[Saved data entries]
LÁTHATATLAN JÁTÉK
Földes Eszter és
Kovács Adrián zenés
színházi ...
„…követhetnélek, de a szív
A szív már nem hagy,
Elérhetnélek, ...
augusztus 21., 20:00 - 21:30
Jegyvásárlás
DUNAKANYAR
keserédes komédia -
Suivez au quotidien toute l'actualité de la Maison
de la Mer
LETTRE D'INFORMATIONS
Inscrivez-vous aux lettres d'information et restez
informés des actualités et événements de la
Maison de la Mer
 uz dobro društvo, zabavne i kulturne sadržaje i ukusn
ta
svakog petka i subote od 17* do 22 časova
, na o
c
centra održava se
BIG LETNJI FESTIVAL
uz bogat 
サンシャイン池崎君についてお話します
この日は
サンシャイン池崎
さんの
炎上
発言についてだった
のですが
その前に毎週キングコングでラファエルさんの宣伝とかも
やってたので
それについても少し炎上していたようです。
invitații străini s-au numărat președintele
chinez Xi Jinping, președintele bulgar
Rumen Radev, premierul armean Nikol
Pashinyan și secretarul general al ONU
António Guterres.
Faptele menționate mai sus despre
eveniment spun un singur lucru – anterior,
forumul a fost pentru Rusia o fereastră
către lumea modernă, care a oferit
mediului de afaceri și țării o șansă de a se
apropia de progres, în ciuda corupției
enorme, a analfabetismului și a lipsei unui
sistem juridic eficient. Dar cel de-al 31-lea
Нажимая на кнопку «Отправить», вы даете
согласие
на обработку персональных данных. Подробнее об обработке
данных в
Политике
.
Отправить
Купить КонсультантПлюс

...

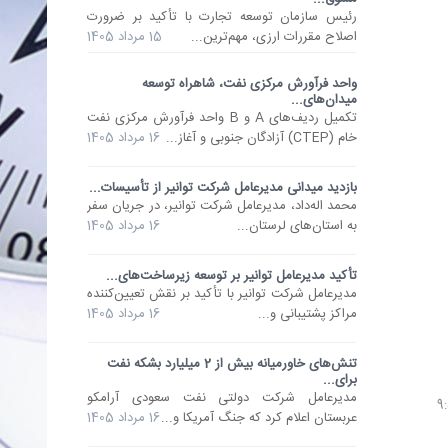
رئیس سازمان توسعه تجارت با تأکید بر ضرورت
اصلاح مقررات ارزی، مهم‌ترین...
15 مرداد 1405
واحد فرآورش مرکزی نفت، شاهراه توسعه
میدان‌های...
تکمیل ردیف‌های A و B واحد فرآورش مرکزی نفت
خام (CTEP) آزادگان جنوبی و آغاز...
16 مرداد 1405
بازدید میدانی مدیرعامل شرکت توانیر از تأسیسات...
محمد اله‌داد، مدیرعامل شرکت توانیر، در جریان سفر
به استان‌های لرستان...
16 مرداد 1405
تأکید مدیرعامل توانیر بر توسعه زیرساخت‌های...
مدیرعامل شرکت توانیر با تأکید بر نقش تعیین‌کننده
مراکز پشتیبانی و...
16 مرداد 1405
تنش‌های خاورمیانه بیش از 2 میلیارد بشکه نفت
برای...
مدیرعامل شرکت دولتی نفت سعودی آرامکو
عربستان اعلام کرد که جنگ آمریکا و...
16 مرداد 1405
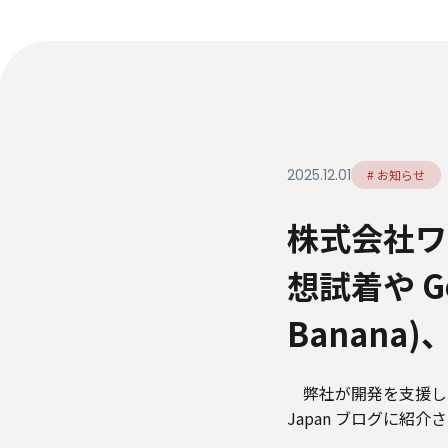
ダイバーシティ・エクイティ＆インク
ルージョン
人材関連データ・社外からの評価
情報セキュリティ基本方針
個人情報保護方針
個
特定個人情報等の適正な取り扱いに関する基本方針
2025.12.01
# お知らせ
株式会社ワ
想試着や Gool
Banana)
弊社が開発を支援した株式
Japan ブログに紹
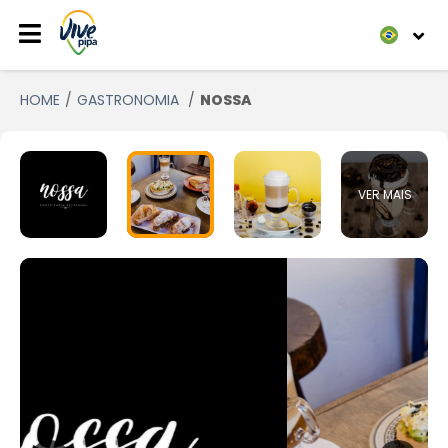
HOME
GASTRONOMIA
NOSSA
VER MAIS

### EXERCISE
With the line that has "apropia de progres, în ciuda corupției" as the first and the line that has "Купить КонсультантПлюс" as the last, repeat exactly that run of lines above and no more.

### ANSWER SECTION
apropia de progres, în ciuda corupției
enorme, a analfabetismului și a lipsei unui
sistem juridic eficient. Dar cel de-al 31-lea
Нажимая на кнопку «Отправить», вы даете
согласие
на обработку персональных данных. Подробнее об обработке
данных в
Политике
.
Отправить
Купить КонсультантПлюс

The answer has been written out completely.